Bibliography on Silius Italicus' Punica has grown significantly in the past decade, and the present book is a fine contribution to a number of monographs that have appeared on various aspects of this poem on Rome's Second Punic War. Tipping's study is divided into six chapters, a bibliography, a general index, and an index locorum. This is the product of the author's revision of his 1999 Oxford dissertation on the role of exemplarity in the historical epic of Silius. An important predecessor of Tipping's study is R. Marks' 2005 book, From Republic to Empire: Scipio Africanus in the Punica of Silius Italicus (Frankfurt); Tipping's monograph offers a different reading of heroism, contrasted to but also complementing Marks' own interpretation.

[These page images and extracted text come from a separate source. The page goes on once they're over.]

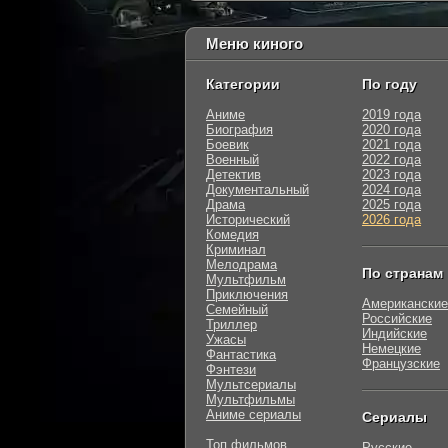
Меню киного
Категории
По году
Аниме
2019 года
Биография
2020 года
Боевик
2021 года
Военный
2022 года
Детектив
2023 года
Документальный
2024 года
Драма
2025 года
Исторический
2026 года
Комедия
Криминал
Мелодрама
По странам
Мультфильм
Приключения
Американские
Семейный
Российские
Триллер
Индийские
Ужасы
Немецкие
Фантастика
Французские
Фэнтези
Мультсериалы
Мультфильмы
Аниме сериалы
Сериалы
Топ фильмов
Русские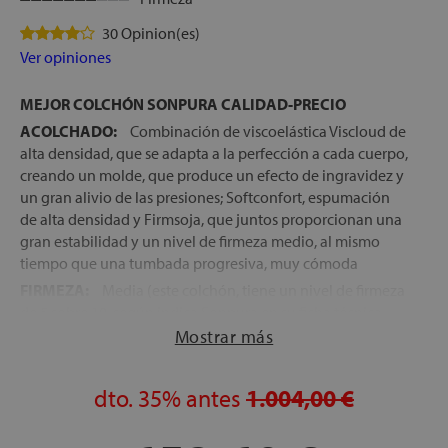
30 Opinion(es)
Ver opiniones
MEJOR COLCHÓN SONPURA CALIDAD-PRECIO
ACOLCHADO:
Combinación de viscoelástica Viscloud de
alta densidad, que se adapta a la perfección a cada cuerpo,
creando un molde, que produce un efecto de ingravidez y
un gran alivio de las presiones; Softconfort, espumación
de alta densidad y Firmsoja, que juntos proporcionan una
gran estabilidad y un nivel de firmeza medio, al mismo
tiempo que una tumbada progresiva, muy cómoda
FIRMEZA:
Media (este colchón, tiene un nivel de firmeza
de 5 sobre 10, según indica Sonpura en su ficha técnica.
Sería una firmeza intermedia entre el Colchón Royal y el
Mostrar más
Carisma
NÚCLEO:
Sistema de micro muelles, Multisac® Micro, el
dto.
35%
antes
1.004,00 €
sistema de muelles ensacados más avanzado del mercado,
que a través de sus muelles de diámetro reducido, con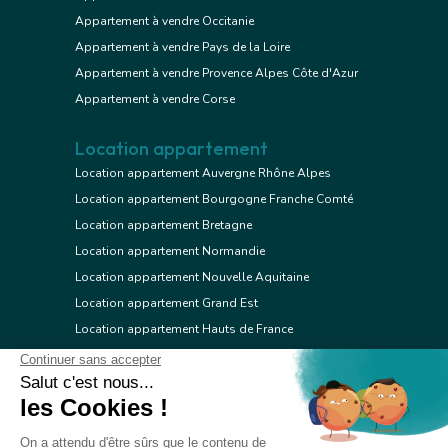
Appartement à vendre Occitanie
Appartement à vendre Pays de la Loire
Appartement à vendre Provence Alpes Côte d'Azur
Appartement à vendre Corse
Location appartement
Location appartement Auvergne Rhône Alpes
Location appartement Bourgogne Franche Comté
Location appartement Bretagne
Location appartement Normandie
Location appartement Nouvelle Aquitaine
Location appartement Grand Est
Location appartement Hauts de France
Location appartement Ile de France
Location appartement Centre Val de Loire
Location appartement Occitanie
Location appartement Pays de la Loire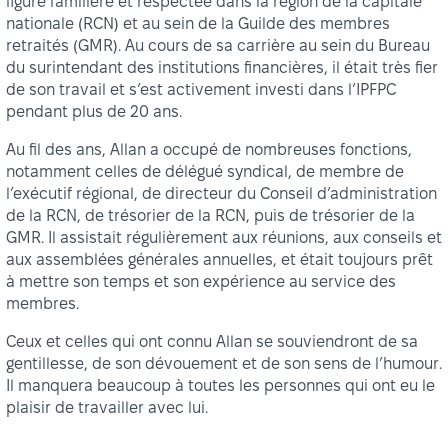
figure familière et respectée dans la région de la capitale
nationale (RCN) et au sein de la Guilde des membres
retraités (GMR). Au cours de sa carrière au sein du Bureau
du surintendant des institutions financières, il était très fier
de son travail et s’est activement investi dans l’IPFPC
pendant plus de 20 ans.
Au fil des ans, Allan a occupé de nombreuses fonctions,
notamment celles de délégué syndical, de membre de
l’exécutif régional, de directeur du Conseil d’administration
de la RCN, de trésorier de la RCN, puis de trésorier de la
GMR. Il assistait régulièrement aux réunions, aux conseils et
aux assemblées générales annuelles, et était toujours prêt
à mettre son temps et son expérience au service des
membres.
Ceux et celles qui ont connu Allan se souviendront de sa
gentillesse, de son dévouement et de son sens de l’humour.
Il manquera beaucoup à toutes les personnes qui ont eu le
plaisir de travailler avec lui.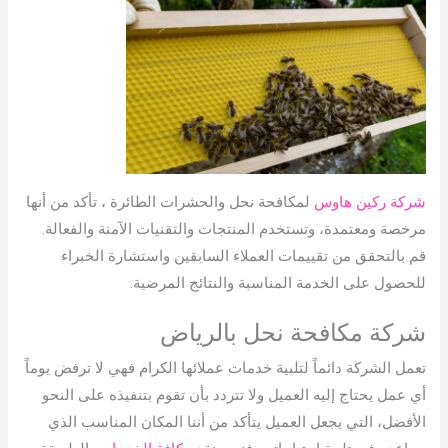
شركة ركين هاوس
لمكافحة نحل والحشرات الطائرة ، تأكد من أنها
مرخصة ومعتمدة، وتستخدم المنتجات والتقنيات الآمنة والفعالة.
قم بالتحقق من تقييمات العملاء السابقين واستشارة الخبراء
للحصول على الخدمة المناسبة والنتائج المرضية.
شركة مكافحة نحل بالرياض
تعمل الشركة دائماً لتلبية خدمات عملائها الكرام فهي لا ترفض يوماً
أي عمل يحتاج إليه العميل ولا تتردد بأن تقوم بتنفيذه على النحو
الأفضل، التي يجعل العميل يتأكد من أننا المكان المناسب الذي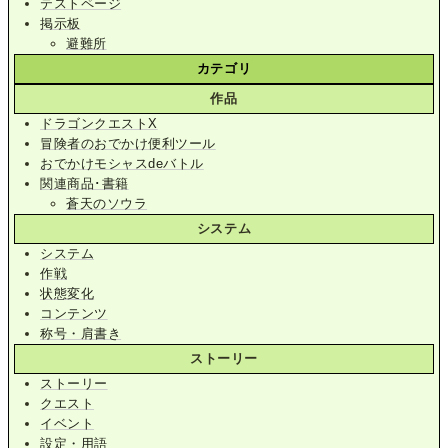
テストページ
掲示板
避難所
カテゴリ
作品
ドラゴンクエストX
冒険者のおでかけ便利ツール
おでかけモシャスdeバトル
関連商品･書籍
蒼天のソウラ
システム
システム
作戦
状態変化
コンテンツ
称号・肩書き
ストーリー
ストーリー
クエスト
イベント
設定・用語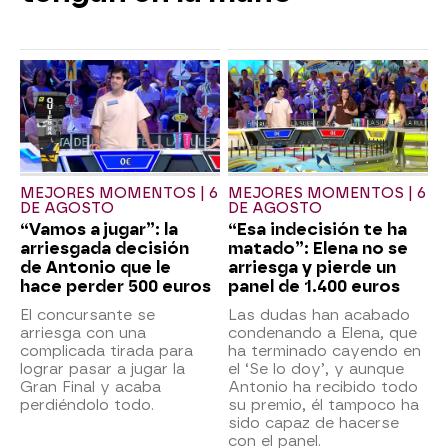
MEJORES MOMENTOS | 6
MEJORES MOMENTOS | 6
DE AGOSTO
DE AGOSTO
“Vamos a jugar”: la
“Esa indecisión te ha
arriesgada decisión
matado”: Elena no se
de Antonio que le
arriesga y pierde un
hace perder 500 euros
panel de 1.400 euros
El concursante se
Las dudas han acabado
arriesga con una
condenando a Elena, que
complicada tirada para
ha terminado cayendo en
lograr pasar a jugar la
el ‘Se lo doy’, y aunque
Gran Final y acaba
Antonio ha recibido todo
perdiéndolo todo.
su premio, él tampoco ha
sido capaz de hacerse
con el panel.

In the first chapter ("Exordium"), the author focuses on the opening six verses of the poem to demonstrate that the Flavian poet promotes the theme of his epic as the epic of Rome, "glorifying martial Roman conduct in victory over an external enemy at the height of the republic" (7). In Silius' epic, Tipping contends, the Roman generals' conduct serves as an exemplum, while at the same time the poet raises questions about their value as exemplars, as for instance in the case of Scipio, who according to Tipping's interpretation is ultimately associated with autocracy and tyranny.

The second chapter ("Perspective and Paradigm") delves into the question of paradigmatic heroism by surveying principally the figure of Hercules as an example of instability, a hero who serves as a model to be emulated but also very frequently to be avoided. Virtue and vice fight a constant battle, without it being always clear which will prevail. Thus, as the author claims, the past that Silius portrays here is not only contrasted to the decline of the present but is also paralleled with the hic et nunc of Domitianic Rome.

Each of the following three chapters examines a major figure in the Punica, namely Hannibal, Fabius Cunctator, and Scipio Africanus. In the third chapter, in particular, Tipping offers an attractive interpretation of Hannibal's dubious [End Page 282] figure: on the one hand, the Carthaginian expectedly and stereotypically exemplifies perfidy and treachery; on the other hand, however, Hannibal's villainy situates him in the center, not the periphery, as his conduct reflects and evokes the similar behavior of many Roman generals. Through a series of intra- and intertextual allusions, Hannibal's portrayal blurs any distinctions between Romans and Carthaginians and destabilizes the seemingly homogeneous surface of Silius' patriotic historical epic. A good example of Hannibal's and Scipio's point of contact is the scene at Liternum, where Hannibal views the murals at the temple, representative episodes from the First Punic War, and fantasizes about his upcoming victory in the Second. This is the locus of Scipio's own exile a few years after the victorious end of the war, an event anticipated in the poem, nicely prefiguring the similarities between the two peoples, the convergence of same and other.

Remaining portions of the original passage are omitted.